The guests Avraham finds are dressed as typical desert Arabs, which is who Avraham thinks they are at first. Avraham himself, not his slave Eliezer, washes their feet. The hierarchy of respect and dignity at play in society at large does not enter the home with a guest—the host treats the guest with the highest honor. It’s only later that Avraham learns the guests are angels, thus exemplifying a wise saying of the Japanese Tea masters about the spirit of hospitality: 

“Fight your shame. Throw out your pride and learn all you can from others. This is the basis for a successful life.”   

Next Avraham offers the guests the best of all he has to eat and drink. He makes sure all is prepared as quickly as possible so as not to trouble his visitors with delay. When it comes time for the visitors to depart, Avraham escorts them down the road. 

The mindset of the mitzvah of hachnasat orchim is of course to spare no expense in seeing to the welfare and comfort of your guests. But there is another side of this coin – and this is what the Masters of the Japanese Tea Ceremony sought to accomplish as well. Hospitality is an experience for the host as well as for the guest. As Rikyu said: “Though you wipe off your hands and brush off the dust and dirt from the tea vessels, what’s the use of all this fuss if the heart is still impure?” 

Through the mastery of the rules for proper performance of hospitality, we get our own life in order.  

Hachansat orchim, bringing guests into your home, is one of those mitzvahs that, if you put your mind to doing it in a serious manner, will likely revolutionize how you live your whole life.
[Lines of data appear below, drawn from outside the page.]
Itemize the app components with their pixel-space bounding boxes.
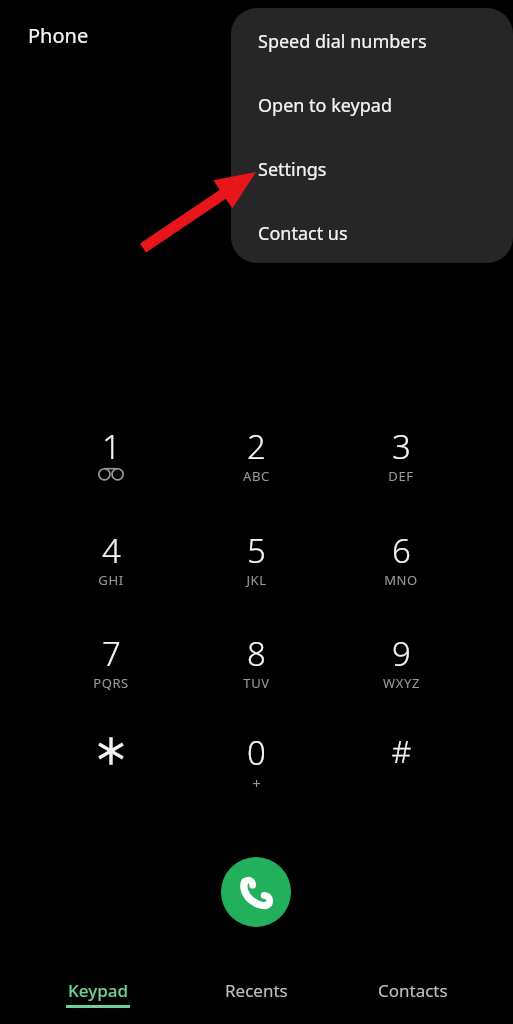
staticText: 5 xyxy=(247,528,266,570)
button[interactable]: Phone xyxy=(28,22,89,49)
staticText: PQRS xyxy=(93,674,129,692)
button[interactable]: Open to keypad xyxy=(231,83,513,127)
button[interactable]: 9 xyxy=(341,631,461,727)
button[interactable]: 3 xyxy=(341,424,461,520)
staticText: Keypad xyxy=(68,979,128,1002)
staticText: JKL xyxy=(246,571,267,589)
staticText: 7 xyxy=(102,631,121,673)
staticText: 3 xyxy=(392,424,411,466)
staticText: 0 xyxy=(247,730,266,772)
button[interactable]: Contacts xyxy=(343,962,483,1024)
staticText: Speed dial numbers xyxy=(258,29,427,54)
staticText: Contact us xyxy=(258,221,348,246)
staticText: 8 xyxy=(247,631,266,673)
staticText: 1 xyxy=(102,424,121,466)
button[interactable]: 4 xyxy=(51,528,171,624)
staticText: 9 xyxy=(392,631,411,673)
staticText: # xyxy=(391,730,412,772)
staticText: + xyxy=(252,773,261,793)
button[interactable]: 0 xyxy=(196,730,316,826)
staticText: MNO xyxy=(384,571,418,589)
button[interactable]: 6 xyxy=(341,528,461,624)
staticText: DEF xyxy=(388,467,414,485)
staticText: Contacts xyxy=(378,979,448,1002)
staticText: 4 xyxy=(102,528,121,570)
button[interactable]: 7 xyxy=(51,631,171,727)
button[interactable]: Keypad xyxy=(28,962,168,1024)
staticText: GHI xyxy=(98,571,124,589)
staticText: Recents xyxy=(225,979,288,1002)
staticText: 6 xyxy=(392,528,411,570)
staticText: WXYZ xyxy=(383,674,420,692)
staticText: Settings xyxy=(258,157,327,182)
staticText: Phone xyxy=(28,22,89,49)
button[interactable]: Recents xyxy=(186,962,326,1024)
button[interactable]: star xyxy=(51,730,171,826)
button[interactable]: 5 xyxy=(196,528,316,624)
button[interactable]: 2 xyxy=(196,424,316,520)
button[interactable]: Settings xyxy=(231,147,513,191)
staticText: 2 xyxy=(247,424,266,466)
button[interactable]: pound xyxy=(341,730,461,826)
staticText: TUV xyxy=(243,674,270,692)
button[interactable]: 1 xyxy=(51,424,171,520)
staticText: ABC xyxy=(243,467,270,485)
button[interactable]: Contact us xyxy=(231,211,513,255)
button[interactable]: Speed dial numbers xyxy=(231,19,513,63)
staticText: Open to keypad xyxy=(258,93,392,118)
button[interactable]: 8 xyxy=(196,631,316,727)
button[interactable]: Call xyxy=(221,857,291,927)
You might not have to go to the extreme of calling the interior decorator to open a few more doors through your apartment walls, but you will have to reevaluate what is the sense of ‘home’ that you want to create in order to bring a guest into it. 

You’ll have to come up with a way to reevaluate the worth of treating a guest to the finest restaurant in town as compared to the worth of the time and care, energy and love you invest in preparing a home-cooked meal in your guest-friendly home.

Socially, you’ll have to go out – like Avraham — to the inhospitable desert of the society all around us and search for those in need of being hosted.

But the mitzvah of hachnasat orchim does not only change us, it changes the whole world, it is firmly part of the scheme of Tikkun haOlam, perfecting the world. A guest hosted in the true spirit of hachnasat orchim – who deeply feels the care you’ve showered on her – is more likely to host others in the same way, more likely to create a home in which it will be possible to host others in like manner. Her hosting will then inspire still others because miztvah goreret mitzvah: one mitzvah leads to another mitzvah. This is the way we redeem the world.

All too often we feel, or complain, that the world – with all its competition and violence and loneliness, its pollution and callousness and anonymity – is an inhospitable place. We can all change that. When will you next invite guests to your home?

May we, and our children after us, learn to carry on the great cultural legacy of welcoming guests into our homes and into our community and into our lives; may we too run to perform the critically important mitzvah of hachnasat orchim.